== Problem details ==
Below is a block of records: output all of them exactly and leave out the pictures.

[Document layout detection data]
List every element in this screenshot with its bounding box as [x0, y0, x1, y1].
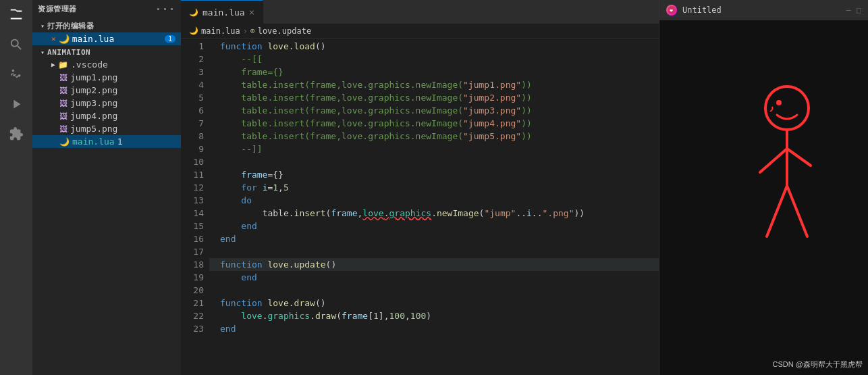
png-icon-5: 🖼	[59, 124, 67, 134]
jump2-label: jump2.png	[70, 85, 117, 95]
tab-bar: 🌙 main.lua ×	[181, 0, 659, 24]
code-line-1: function love.load()	[209, 40, 659, 53]
svg-line-7	[767, 186, 787, 236]
debug-icon[interactable]	[7, 95, 26, 114]
code-line-21: function love.draw()	[209, 297, 659, 309]
breadcrumb-sep-1: ›	[243, 26, 248, 36]
jump1-png[interactable]: 🖼 jump1.png	[32, 71, 181, 84]
sidebar-header: 资源管理器 ···	[32, 0, 181, 18]
vscode-label: .vscode	[71, 59, 108, 70]
code-line-2: --[[	[209, 53, 659, 66]
svg-text:❤: ❤	[670, 7, 673, 14]
lua-file-icon-2: 🌙	[59, 137, 70, 147]
breadcrumb-fn[interactable]: love.update	[258, 26, 311, 36]
files-icon[interactable]	[7, 5, 26, 24]
code-line-18: function love.update()	[209, 258, 659, 271]
tab-lua-icon: 🌙	[189, 8, 198, 17]
chevron-right-icon: ▶	[51, 61, 55, 68]
source-control-icon[interactable]	[7, 65, 26, 84]
png-icon-1: 🖼	[59, 73, 67, 82]
code-line-9: --]]	[209, 143, 659, 155]
lua-file-icon: ✕	[51, 34, 56, 43]
vscode-folder[interactable]: ▶ 📁 .vscode	[32, 58, 181, 71]
line-numbers: 12345 678910 1112131415 1617181920 21222…	[181, 39, 209, 375]
watermark: CSDN @森明帮大于黑虎帮	[773, 359, 863, 370]
preview-controls: — □	[846, 5, 861, 15]
love-icon: ❤	[666, 5, 677, 16]
code-line-3: frame={}	[209, 66, 659, 78]
chevron-down-icon: ▾	[40, 22, 45, 30]
code-line-7: table.insert(frame,love.graphics.newImag…	[209, 117, 659, 130]
code-line-13: do	[209, 194, 659, 207]
svg-line-5	[760, 149, 787, 172]
code-line-19: end	[209, 271, 659, 284]
tab-main-lua[interactable]: 🌙 main.lua ×	[181, 0, 263, 24]
tab-close-icon[interactable]: ×	[249, 7, 254, 18]
preview-panel: ❤ Untitled — □ CSDN @森明帮大于黑虎帮	[659, 0, 868, 375]
folder-icon: 📁	[58, 60, 68, 70]
code-line-10	[209, 155, 659, 168]
sidebar-more-icon[interactable]: ···	[155, 3, 175, 16]
code-lines[interactable]: function love.load() --[[ frame={} table…	[209, 39, 659, 375]
animation-folder-label: ANIMATION	[47, 48, 90, 57]
maximize-icon[interactable]: □	[857, 5, 861, 15]
svg-line-8	[787, 186, 807, 236]
breadcrumb-lua-icon: 🌙	[189, 26, 198, 35]
code-line-14: table.insert(frame,love.graphics.newImag…	[209, 207, 659, 220]
code-line-15: end	[209, 220, 659, 232]
open-editors-label: 打开的编辑器	[47, 21, 94, 31]
code-line-11: frame={}	[209, 168, 659, 181]
svg-point-3	[776, 100, 782, 105]
code-line-22: love.graphics.draw(frame[1],100,100)	[209, 309, 659, 322]
jump4-label: jump4.png	[70, 111, 117, 121]
open-editors-section: ▾ 打开的编辑器 ✕ 🌙 main.lua 1	[32, 20, 181, 45]
code-line-17	[209, 245, 659, 258]
animation-folder-toggle[interactable]: ▾ ANIMATION	[32, 47, 181, 58]
extensions-icon[interactable]	[7, 124, 26, 143]
code-editor[interactable]: 12345 678910 1112131415 1617181920 21222…	[181, 39, 659, 375]
activity-bar	[0, 0, 32, 375]
breadcrumb-file[interactable]: main.lua	[201, 26, 240, 36]
code-line-6: table.insert(frame,love.graphics.newImag…	[209, 104, 659, 117]
search-icon[interactable]	[7, 35, 26, 54]
code-line-23: end	[209, 322, 659, 335]
jump2-png[interactable]: 🖼 jump2.png	[32, 84, 181, 97]
jump3-label: jump3.png	[70, 98, 117, 108]
jump4-png[interactable]: 🖼 jump4.png	[32, 109, 181, 122]
open-file-badge: 1	[165, 35, 175, 43]
breadcrumb-fn-icon: ⊙	[250, 26, 255, 35]
main-lua-explorer[interactable]: 🌙 main.lua 1	[32, 135, 181, 148]
jump3-png[interactable]: 🖼 jump3.png	[32, 97, 181, 109]
code-line-16: end	[209, 232, 659, 245]
open-editors-toggle[interactable]: ▾ 打开的编辑器	[32, 20, 181, 32]
preview-canvas: CSDN @森明帮大于黑虎帮	[659, 20, 868, 375]
tab-label: main.lua	[202, 7, 245, 18]
code-line-8: table.insert(frame,love.graphics.newImag…	[209, 130, 659, 143]
main-lua-label: main.lua	[72, 136, 115, 147]
minimize-icon[interactable]: —	[846, 5, 851, 15]
code-line-4: table.insert(frame,love.graphics.newImag…	[209, 78, 659, 91]
png-icon-4: 🖼	[59, 111, 67, 121]
svg-line-6	[787, 149, 811, 166]
editor-area: 🌙 main.lua × 🌙 main.lua › ⊙ love.update …	[181, 0, 659, 375]
jump5-label: jump5.png	[70, 124, 117, 134]
png-icon-2: 🖼	[59, 86, 67, 95]
lua-icon: 🌙	[59, 34, 70, 44]
code-line-12: for i=1,5	[209, 181, 659, 194]
jump1-label: jump1.png	[70, 72, 117, 82]
preview-title: Untitled	[682, 5, 722, 15]
main-lua-badge: 1	[117, 136, 123, 147]
preview-titlebar: ❤ Untitled — □	[659, 0, 868, 20]
sidebar: 资源管理器 ··· ▾ 打开的编辑器 ✕ 🌙 main.lua 1 ▾ ANIM…	[32, 0, 181, 375]
breadcrumb: 🌙 main.lua › ⊙ love.update	[181, 24, 659, 39]
animation-folder-section: ▾ ANIMATION ▶ 📁 .vscode 🖼 jump1.png 🖼 ju…	[32, 47, 181, 148]
open-file-main-lua[interactable]: ✕ 🌙 main.lua 1	[32, 32, 181, 45]
png-icon-3: 🖼	[59, 99, 67, 108]
jump5-png[interactable]: 🖼 jump5.png	[32, 122, 181, 135]
chevron-down-icon-2: ▾	[40, 49, 45, 56]
code-line-5: table.insert(frame,love.graphics.newImag…	[209, 91, 659, 104]
code-line-20	[209, 284, 659, 297]
stick-figure	[747, 74, 828, 264]
open-file-label: main.lua	[72, 34, 115, 44]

== Answer to the problem ==
List every element in this screenshot with its bounding box as [x0, y0, x1, y1].
png-icon-5: 🖼	[59, 124, 67, 134]
jump2-label: jump2.png	[70, 85, 117, 95]
tab-bar: 🌙 main.lua ×	[181, 0, 659, 24]
code-line-1: function love.load()	[209, 40, 659, 53]
svg-line-7	[767, 186, 787, 236]
debug-icon[interactable]	[7, 95, 26, 114]
code-line-21: function love.draw()	[209, 297, 659, 309]
breadcrumb-sep-1: ›	[243, 26, 248, 36]
jump1-png[interactable]: 🖼 jump1.png	[32, 71, 181, 84]
sidebar-header: 资源管理器 ···	[32, 0, 181, 18]
vscode-label: .vscode	[71, 59, 108, 70]
code-line-2: --[[	[209, 53, 659, 66]
svg-text:❤: ❤	[670, 7, 673, 14]
lua-file-icon-2: 🌙	[59, 137, 70, 147]
breadcrumb-fn[interactable]: love.update	[258, 26, 311, 36]
files-icon[interactable]	[7, 5, 26, 24]
code-line-18: function love.update()	[209, 258, 659, 271]
tab-lua-icon: 🌙	[189, 8, 198, 17]
chevron-right-icon: ▶	[51, 61, 55, 68]
source-control-icon[interactable]	[7, 65, 26, 84]
png-icon-1: 🖼	[59, 73, 67, 82]
code-line-9: --]]	[209, 143, 659, 155]
lua-file-icon: ✕	[51, 34, 56, 43]
vscode-folder[interactable]: ▶ 📁 .vscode	[32, 58, 181, 71]
line-numbers: 12345 678910 1112131415 1617181920 21222…	[181, 39, 209, 375]
watermark: CSDN @森明帮大于黑虎帮	[773, 359, 863, 370]
preview-controls: — □	[846, 5, 861, 15]
love-icon: ❤	[666, 5, 677, 16]
code-line-3: frame={}	[209, 66, 659, 78]
chevron-down-icon: ▾	[40, 22, 45, 30]
code-line-7: table.insert(frame,love.graphics.newImag…	[209, 117, 659, 130]
code-line-13: do	[209, 194, 659, 207]
svg-line-5	[760, 149, 787, 172]
code-line-19: end	[209, 271, 659, 284]
tab-main-lua[interactable]: 🌙 main.lua ×	[181, 0, 263, 24]
tab-close-icon[interactable]: ×	[249, 7, 254, 18]
preview-panel: ❤ Untitled — □ CSDN @森明帮大于黑虎帮	[659, 0, 868, 375]
folder-icon: 📁	[58, 60, 68, 70]
code-line-10	[209, 155, 659, 168]
sidebar-more-icon[interactable]: ···	[155, 3, 175, 16]
code-lines[interactable]: function love.load() --[[ frame={} table…	[209, 39, 659, 375]
animation-folder-label: ANIMATION	[47, 48, 90, 57]
maximize-icon[interactable]: □	[857, 5, 861, 15]
svg-line-8	[787, 186, 807, 236]
breadcrumb-lua-icon: 🌙	[189, 26, 198, 35]
code-line-14: table.insert(frame,love.graphics.newImag…	[209, 207, 659, 220]
code-line-15: end	[209, 220, 659, 232]
open-editors-label: 打开的编辑器	[47, 21, 94, 31]
code-line-11: frame={}	[209, 168, 659, 181]
svg-point-3	[776, 100, 782, 105]
code-line-22: love.graphics.draw(frame[1],100,100)	[209, 309, 659, 322]
jump4-label: jump4.png	[70, 111, 117, 121]
open-editors-section: ▾ 打开的编辑器 ✕ 🌙 main.lua 1	[32, 20, 181, 45]
code-line-17	[209, 245, 659, 258]
animation-folder-toggle[interactable]: ▾ ANIMATION	[32, 47, 181, 58]
extensions-icon[interactable]	[7, 124, 26, 143]
code-editor[interactable]: 12345 678910 1112131415 1617181920 21222…	[181, 39, 659, 375]
activity-bar	[0, 0, 32, 375]
breadcrumb-file[interactable]: main.lua	[201, 26, 240, 36]
code-line-6: table.insert(frame,love.graphics.newImag…	[209, 104, 659, 117]
search-icon[interactable]	[7, 35, 26, 54]
code-line-23: end	[209, 322, 659, 335]
jump2-png[interactable]: 🖼 jump2.png	[32, 84, 181, 97]
jump3-label: jump3.png	[70, 98, 117, 108]
jump4-png[interactable]: 🖼 jump4.png	[32, 109, 181, 122]
open-file-badge: 1	[165, 35, 175, 43]
breadcrumb-fn-icon: ⊙	[250, 26, 255, 35]
main-lua-explorer[interactable]: 🌙 main.lua 1	[32, 135, 181, 148]
jump3-png[interactable]: 🖼 jump3.png	[32, 97, 181, 109]
code-line-16: end	[209, 232, 659, 245]
open-editors-toggle[interactable]: ▾ 打开的编辑器	[32, 20, 181, 32]
preview-canvas: CSDN @森明帮大于黑虎帮	[659, 20, 868, 375]
tab-label: main.lua	[202, 7, 245, 18]
code-line-8: table.insert(frame,love.graphics.newImag…	[209, 130, 659, 143]
main-lua-label: main.lua	[72, 136, 115, 147]
minimize-icon[interactable]: —	[846, 5, 851, 15]
code-line-4: table.insert(frame,love.graphics.newImag…	[209, 78, 659, 91]
png-icon-4: 🖼	[59, 111, 67, 121]
svg-line-6	[787, 149, 811, 166]
editor-area: 🌙 main.lua × 🌙 main.lua › ⊙ love.update …	[181, 0, 659, 375]
jump5-label: jump5.png	[70, 124, 117, 134]
png-icon-2: 🖼	[59, 86, 67, 95]
lua-icon: 🌙	[59, 34, 70, 44]
code-line-12: for i=1,5	[209, 181, 659, 194]
jump1-label: jump1.png	[70, 72, 117, 82]
preview-title: Untitled	[682, 5, 722, 15]
main-lua-badge: 1	[117, 136, 123, 147]
preview-titlebar: ❤ Untitled — □	[659, 0, 868, 20]
sidebar: 资源管理器 ··· ▾ 打开的编辑器 ✕ 🌙 main.lua 1 ▾ ANIM…	[32, 0, 181, 375]
breadcrumb: 🌙 main.lua › ⊙ love.update	[181, 24, 659, 39]
animation-folder-section: ▾ ANIMATION ▶ 📁 .vscode 🖼 jump1.png 🖼 ju…	[32, 47, 181, 148]
open-file-main-lua[interactable]: ✕ 🌙 main.lua 1	[32, 32, 181, 45]
png-icon-3: 🖼	[59, 99, 67, 108]
jump5-png[interactable]: 🖼 jump5.png	[32, 122, 181, 135]
chevron-down-icon-2: ▾	[40, 49, 45, 56]
code-line-5: table.insert(frame,love.graphics.newImag…	[209, 91, 659, 104]
code-line-20	[209, 284, 659, 297]
stick-figure	[747, 74, 828, 264]
open-file-label: main.lua	[72, 34, 115, 44]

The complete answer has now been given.